The number of crimes recorded by police has dropped by a third over the last decade, figures showed.
The overall crime recorded by police forces in England and Wales dropped to 3.9 million offences in the year to June, a third lower than in 2002/3, figures from the Office for National Statistics (ONS) showed.
Overall crime against adults was also down, falling 6% in the last year, but "after a period of little change the underlying trend remains fairly flat", separate data from the Crime Survey of England and Wales (CSEW) showed.
Crime fell across all headline offences recorded by police in the year to June, the ONS said.
Violence against the person was down 6%, homicide down 14% and attempted murder down 12%, the figures showed.
Meanwhile, levels of violent crime estimated by the CSEW showed no statistically significant change in the year ending June 2012 compared with the previous year.
Estimates of violent crime are now around half the level seen in 1995, the survey showed.
Crime Prevention Minister Jeremy Browne said: "Crime is falling. I want people to be safe and secure and this is very welcome news.
"Today's figures indicate you have the lowest chance of being a victim of crime since the survey began in 1981."
Police reform was working, he said, adding that it showed "how the police are deployed, rather than their absolute numbers, is what is key to cutting crime".
Deputy Chief Constable Douglas Paxton, of the Association of Chief Police Officers (Acpo), said: "These overall crime reductions have been achieved at a time when forces are facing significant cash savings.
"The service remains determined to continue to build on the good work reflected in these publications and the results are a credit to those officers and staff who have faced the challenge of major efficiencies while continuing to tackle crime in our communities."
But pick-pocketing, referred to as theft from the person, continued to rise and was up 6% over the last year, the police recorded crime figures showed.
Labour's shadow policing minister David Hanson said: "Any fall in overall crime is welcome, but I'm sure the Government would agree that crime remains too high.

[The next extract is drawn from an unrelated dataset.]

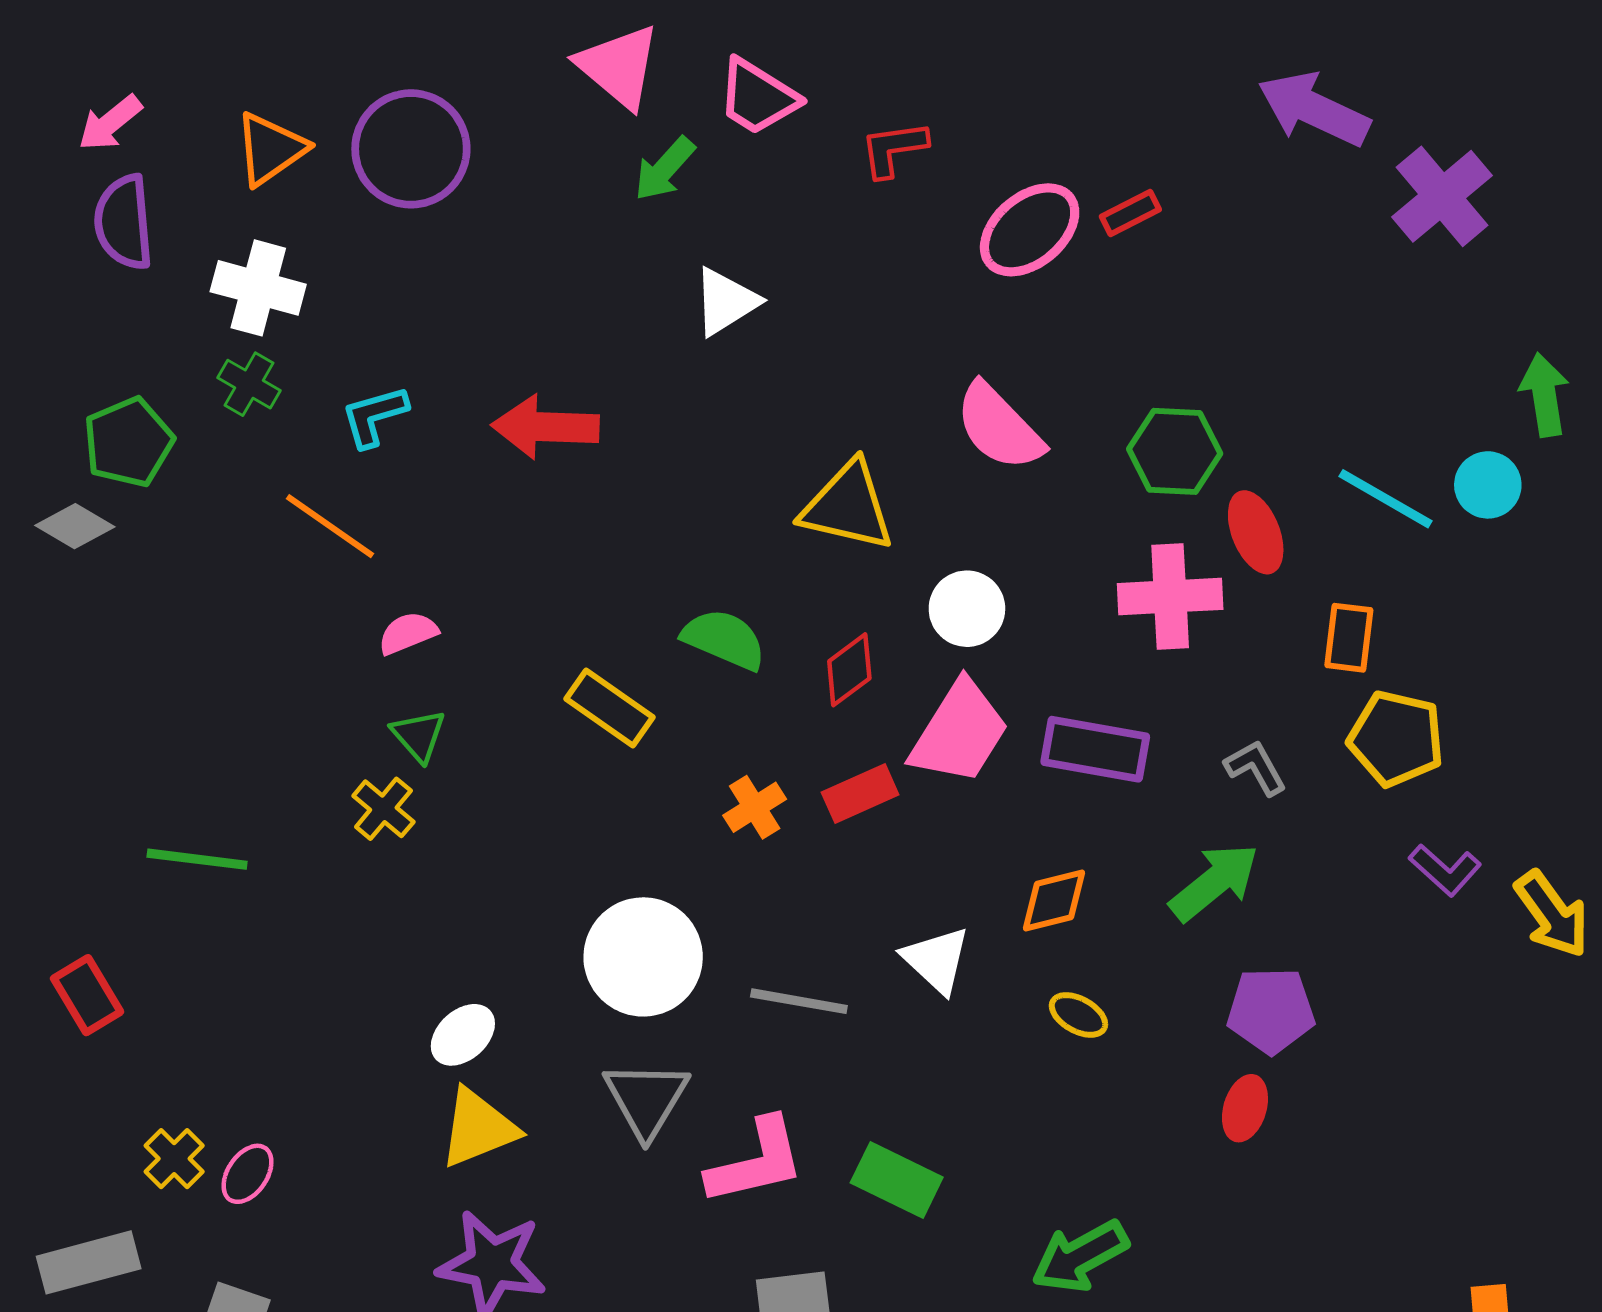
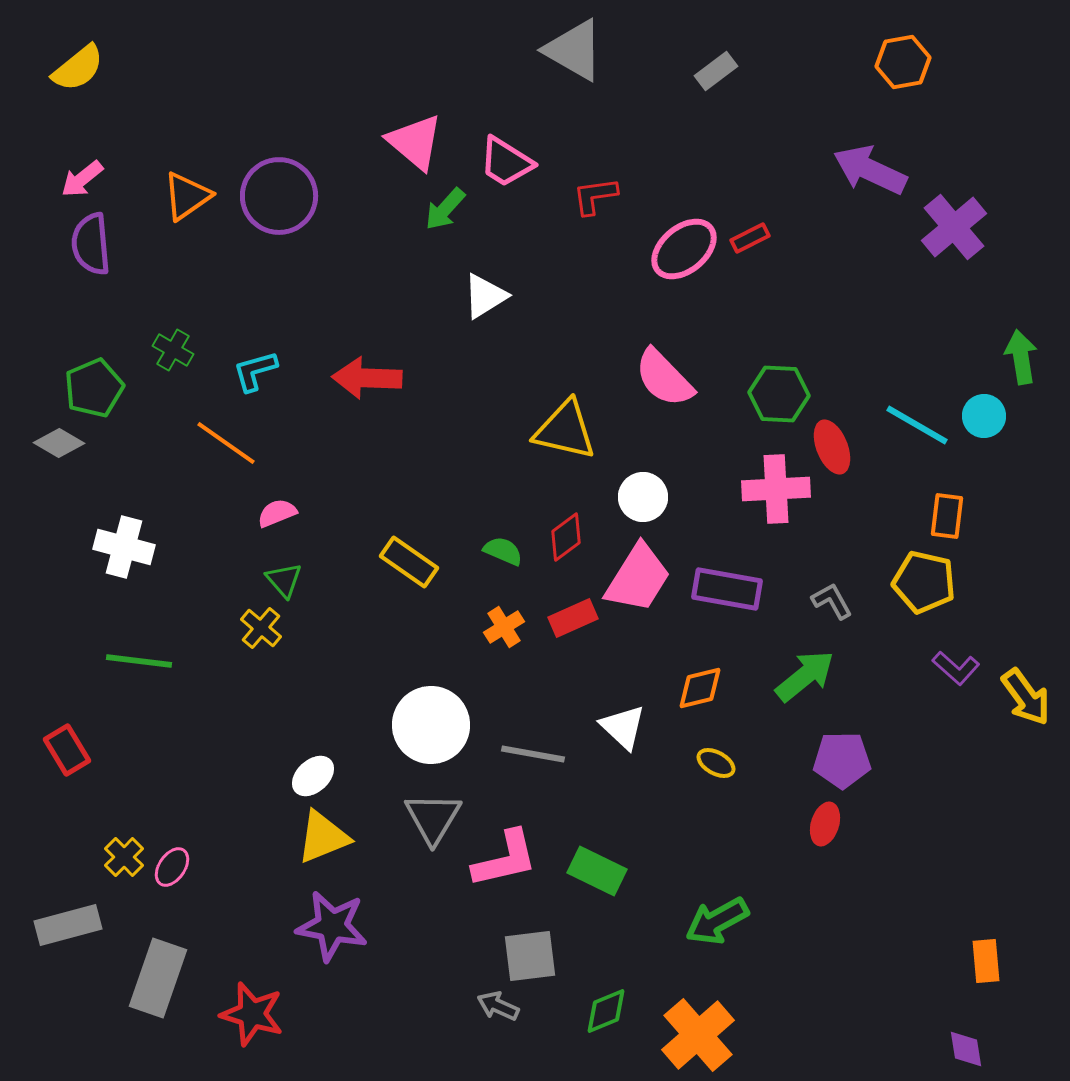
white cross: (258, 288) -> (124, 547), moved
orange rectangle: (1349, 638) -> (947, 516), moved
green semicircle: (724, 639) -> (503, 551), moved, size x0.7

"We need to ensure everything is being done to tackle crime to follow the fall in crime of over 40% that Labour achieved.

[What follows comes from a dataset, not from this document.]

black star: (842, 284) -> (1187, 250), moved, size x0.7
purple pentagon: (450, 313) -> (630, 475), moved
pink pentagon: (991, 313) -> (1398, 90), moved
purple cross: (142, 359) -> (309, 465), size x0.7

"Cutting 15,000 police officers from across the country shows the Government are simply not doing everything they can."
Javed Khan, chief executive of Victim Support, said: "Crime has been falling for 20 years now.
"We welcome this of course, but we know from the thousands of victims we've helped in the last month alone that crime is a real problem for a lot of people.
"A fall in crime isn't grounds for complacency. Many victims still need help to cope and recover after a crime has taken place."